Minister Sannen, maak uw handen eens vuil

Eric Pompen Eric Pompen is redacteur van Moneytalk

Ondanks het voorbeeldige sorteergedrag van de Vlamingen gaat het niet goed met de afvalsector. In plaats van zich op dat probleem te concentreren, trekt de Vlaamse overheid zich steeds meer uit de sector terug. Dat is jammer, want enkele hoopgevende alternatieve verwerkingsprojecten dreigen nu zonder gevolg te blijven.

Vlaanderen staat aan de Europese top wat de selectieve inzameling en verwerking van afval betreft. In vier jaar tijd daalde de totale vuilnisberg met iets meer dan 20 %. Bovendien haalde onze regio het voorbije jaar een recyclagegraad van 70 %.

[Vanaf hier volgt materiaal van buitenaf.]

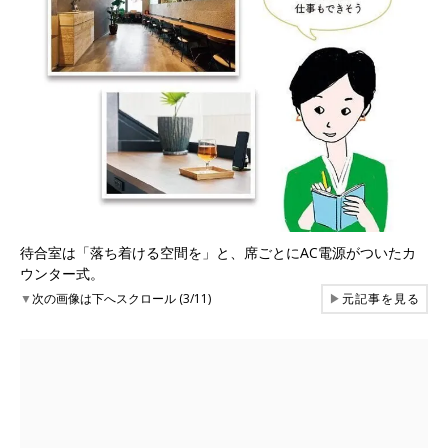
待合室は「落ち着ける空間を」と、席ごとにAC電源がついたカ
ウンター式。
▼
次の画像は下へスクロール (3/11)
▶
元記事を見る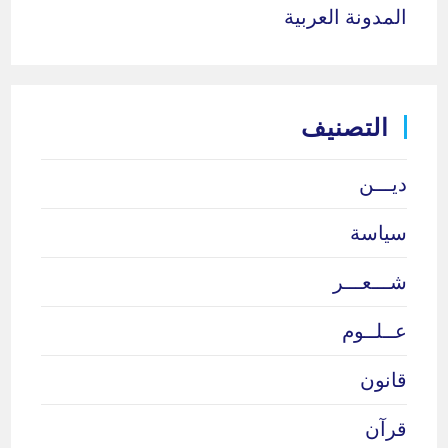
المدونة العربية
التصنيف
ديـــن
سياسة
شـــعـــر
عــلــوم
قانون
قرآن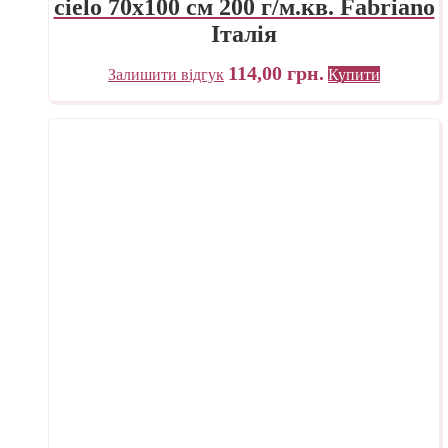
cielo 70х100 см 200 г/м.кв. Fabriano
Італія
114,00
грн.
Залишити відгук
Купити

Toch beleeft de conjunctuurgevoelige afvalsector moeilijke tijden. Enerzijds vermindert het aanbod, waardoor de productie daalt. Anderzijds stijgen de kosten voor een betere behandeling van het afval, met een gevoelige prijsverhoging tot gevolg. Bovendien zijn de gewestelijke milieuheffingen niet aftrekbaar voor de afvalbedrijven. Dit betekent voor hen een meerkost van 10 miljoen euro. Ook raken de alternatieve verwerkingsinstallaties, zoals het scheiden en vergisten van afval, maar niet van de grond.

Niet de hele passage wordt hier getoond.